Unless you’ve been living on Mars, you know the catastrophic effect the coronavirus outbreak has had across the world over the past few months.
With events being cancelled left, right and center, and the death rate continually rising, more and more people are being told to work and quarantine themselves at home to combat the threat of the virus.
However, while this may be a sensible move from a public health perspective, many small businesses around the globe have been hugely affected by the governmental decisions, losing clients and consequently staff in order to stay afloat.
Plus, with the threat of COVID-19 not looking like it's going away anytime soon, the level of global uncertainty appears set to continue over the coming months. So what, if anything, can you do as a small business owner to combat the threat?
In this article, we take a detailed look at some of the key challenges the coronavirus outbreak has brought with it, highlighting the four key areas you, as a small business owner, need to be particularly wary of.
1. Moving online
Due to the need for employees to now work from home, unless your company works online already, you’re going to need to implement methods in which your workers can access company documents while away from the office. However, depending on the type of business you run, this could be much easier said than done, so it’s important to think outside the box when it comes to staying profitable.
Say, for instance, you run a restaurant that relies on customers coming through its doors. Rather than waiting it out and hoping the outbreak will eventually figure itself out, act accordingly; sign up to Deliveroo or another similar service so that you can still keep your customers happy. Not only will this show that you’ve thought of them in this trying time, but it’ll also ensure your level of profitability won’t be impacted as badly.
2. Managing remote workers
While on the topic of employees moving toward working from home, small business owners will need to alter their management approach accordingly. After all, this change in the working environment will be scary and new to all of your employees, so they'll look to you to guide them through the transition.
In order to do this effectively, here are a few key things you need to think about:
Remote Leadership Team If your business has employees with more remote working experience than you, let them take the reins. Feed off their expertise and appoint them to your business’ remote leadership team, to help guide your employees through the required changes.
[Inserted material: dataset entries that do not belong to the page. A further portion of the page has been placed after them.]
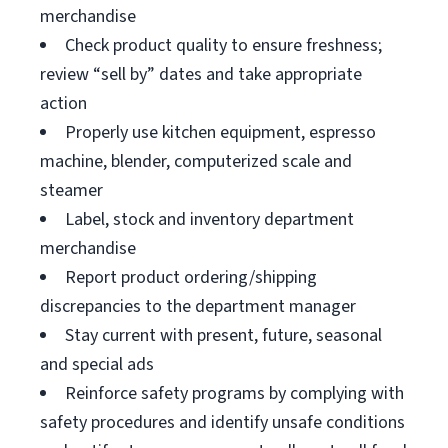
merchandise
Check product quality to ensure freshness;
review “sell by” dates and take appropriate
action
Properly use kitchen equipment, espresso
machine, blender, computerized scale and
steamer
Label, stock and inventory department
merchandise
Report product ordering/shipping
discrepancies to the department manager
Stay current with present, future, seasonal
and special ads
Reinforce safety programs by complying with
safety procedures and identify unsafe conditions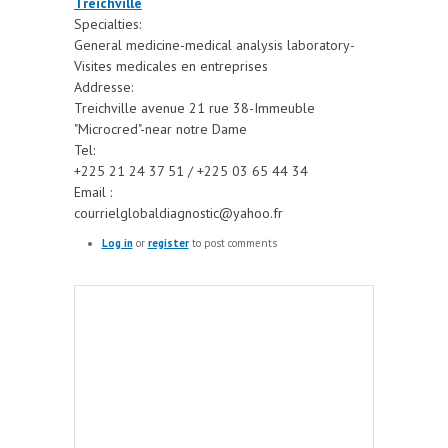
Treichville
Specialties:
General medicine-medical analysis laboratory-
Visites medicales en entreprises
Addresse:
Treichville avenue 21 rue 38-Immeuble
"Microcred"-near notre Dame
Tel:
+225 21 24 37 51 / +225 03 65 44 34
Email :
courrielglobaldiagnostic@yahoo.fr
Log in
or
register
to post comments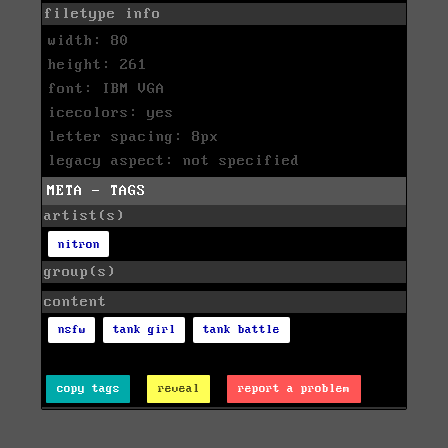
filetype info
width: 80
height: 261
font: IBM VGA
icecolors: yes
letter spacing: 8px
legacy aspect: not specified
META - TAGS
artist(s)
nitron
group(s)
content
nsfw
tank girl
tank battle
copy tags
reveal
report a problem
Communication Plans In the office, many employees will have an area where they can relax and have a quick chat with colleagues, and a separate area where they can discuss pressing work issues. Utilizing tools like Slack and Whereby, you can quickly set up remote workspaces where employees can carry on with this principle online—having one space available for more informal chats, and another for more important conference calls.
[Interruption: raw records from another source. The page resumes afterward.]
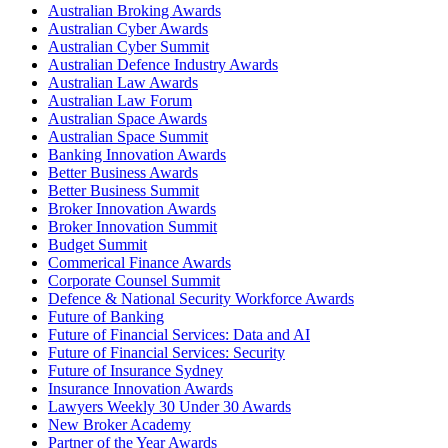
Australian Broking Awards
Australian Cyber Awards
Australian Cyber Summit
Australian Defence Industry Awards
Australian Law Awards
Australian Law Forum
Australian Space Awards
Australian Space Summit
Banking Innovation Awards
Better Business Awards
Better Business Summit
Broker Innovation Awards
Broker Innovation Summit
Budget Summit
Commerical Finance Awards
Corporate Counsel Summit
Defence & National Security Workforce Awards
Future of Banking
Future of Financial Services: Data and AI
Future of Financial Services: Security
Future of Insurance Sydney
Insurance Innovation Awards
Lawyers Weekly 30 Under 30 Awards
New Broker Academy
Partner of the Year Awards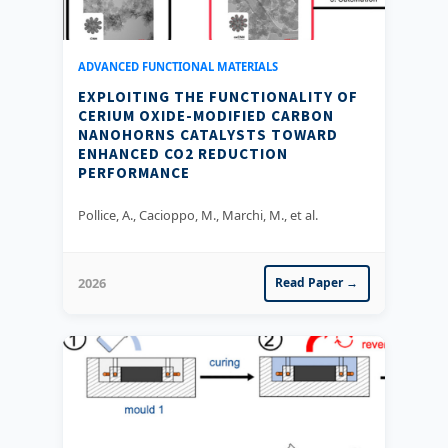
ADVANCED FUNCTIONAL MATERIALS
EXPLOITING THE FUNCTIONALITY OF
CERIUM OXIDE-MODIFIED CARBON
NANOHORNS CATALYSTS TOWARD
ENHANCED CO2 REDUCTION
PERFORMANCE
Pollice, A., Cacioppo, M., Marchi, M., et al.
2026
Read Paper →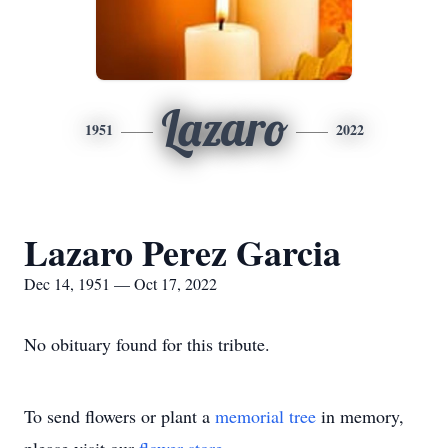
Lazaro
1951
2022
Lazaro Perez Garcia
Dec 14, 1951 — Oct 17, 2022
No obituary found for this tribute.
To send flowers or plant a
memorial tree
in memory,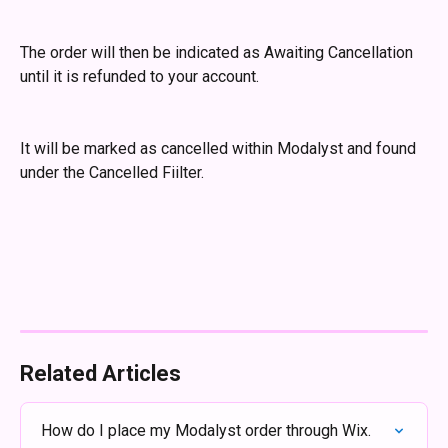
The order will then be indicated as Awaiting Cancellation 
until it is refunded to your account.
It will be marked as cancelled within Modalyst and found 
under the Cancelled Fiilter.
Related Articles
How do I place my Modalyst order through Wix.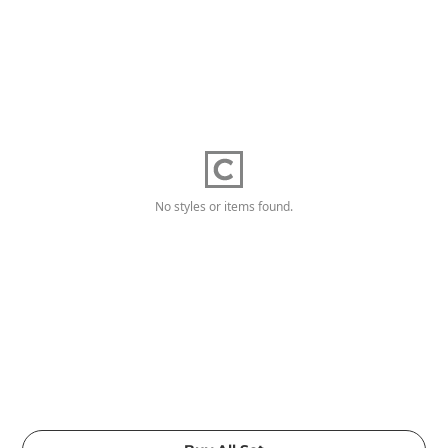
No styles or items found.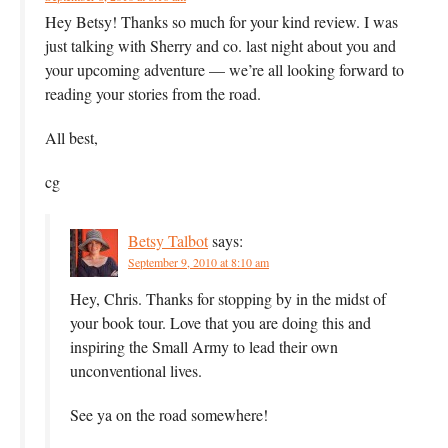
Hey Betsy! Thanks so much for your kind review. I was
just talking with Sherry and co. last night about you and
your upcoming adventure — we’re all looking forward to
reading your stories from the road.
All best,
cg
Betsy Talbot
says:
September 9, 2010 at 8:10 am
Hey, Chris. Thanks for stopping by in the midst of
your book tour. Love that you are doing this and
inspiring the Small Army to lead their own
unconventional lives.
See ya on the road somewhere!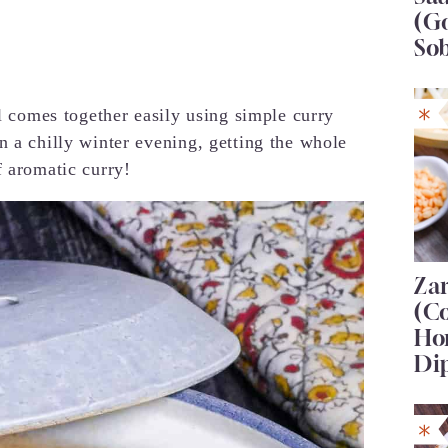
(G
So
al comes together easily using simple curry
n a chilly winter evening, getting the whole
f aromatic curry!
Za
(C
Ho
Di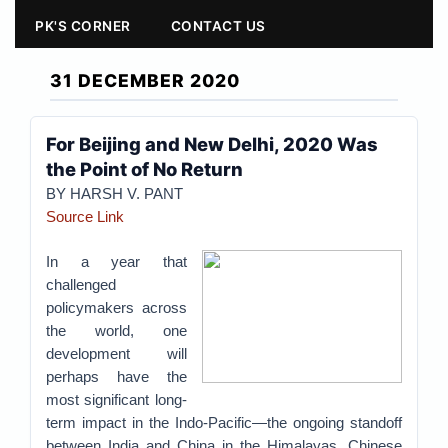
PK'S CORNER
CONTACT US
31 DECEMBER 2020
For Beijing and New Delhi, 2020 Was
the Point of No Return
BY
HARSH V. PANT
Source Link
In a year that
challenged
policymakers across
the world, one
development will
perhaps have the
most significant long-
term impact in the Indo-Pacific—the ongoing standoff
between India and China in the Himalayas. Chinese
Culture Humans are naturally resistant to change so one of the more important things you can do is embrace what’s happening. This is especially important for companies with a strong ‘in-office’ culture that need to recognize that remote working is a process, rather than a binary switch in need of being flipped.
3. Losing clients
Uncertain time periods affect everyone, everywhere—and that includes your company’s clients. Therefore, as sad as it is to say, it’s important to face the reality that you may lose clients and customers along the way, simply because they can’t afford to continue paying for your company’s service.
Staying ahead of the game and recognizing your ‘at-risk clients’ can combat this eventuality to a certain extent though, again using effective, out of the box methods to keep them onside. For example, if you run a marketing or advertizing agency, you could think about offering your ‘at-risk clients’ a survival package to keep them on your books.
4. Losing staff
A ripple effect of a small business losing its clients is the loss of revenue. This lack of profitability, in turn, leads to you having to make a series of incredibly hard decisions as to which members of staff are worthy of retaining.
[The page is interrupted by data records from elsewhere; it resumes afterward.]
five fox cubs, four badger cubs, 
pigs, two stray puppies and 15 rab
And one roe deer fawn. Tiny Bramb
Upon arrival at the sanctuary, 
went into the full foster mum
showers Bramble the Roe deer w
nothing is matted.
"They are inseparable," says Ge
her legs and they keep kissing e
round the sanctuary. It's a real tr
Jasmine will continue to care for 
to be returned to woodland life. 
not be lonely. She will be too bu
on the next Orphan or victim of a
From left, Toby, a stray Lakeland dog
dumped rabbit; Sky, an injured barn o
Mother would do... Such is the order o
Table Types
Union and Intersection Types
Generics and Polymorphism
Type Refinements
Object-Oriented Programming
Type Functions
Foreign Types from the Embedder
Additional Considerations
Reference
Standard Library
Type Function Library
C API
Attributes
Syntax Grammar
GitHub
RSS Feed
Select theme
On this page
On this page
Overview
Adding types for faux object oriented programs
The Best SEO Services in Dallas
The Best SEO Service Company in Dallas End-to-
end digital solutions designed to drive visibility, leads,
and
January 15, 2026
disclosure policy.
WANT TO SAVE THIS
These are decisions that no small business owner ever wants to make. However, when faced with the time of overwhelming uncertainty we're in right now, keeping your business going simply has to take priority over everything else—as difficult as that may be.
The coronavirus outbreak has been and continues to be a major concern for businesses across the globe. However, it’s important for small business owners to stay optimistic and continue doing all they can to manage employees in the correct manner.
It’s likely there will be more difficult times ahead, with some heart-breaking decisions needing to be made along the way. But, as the renowned business leadership writer John Wooden once said: “Things turn out best for the people who make the best of the way things turn out.”
Perhaps now is the time for small business owners to do exactly that.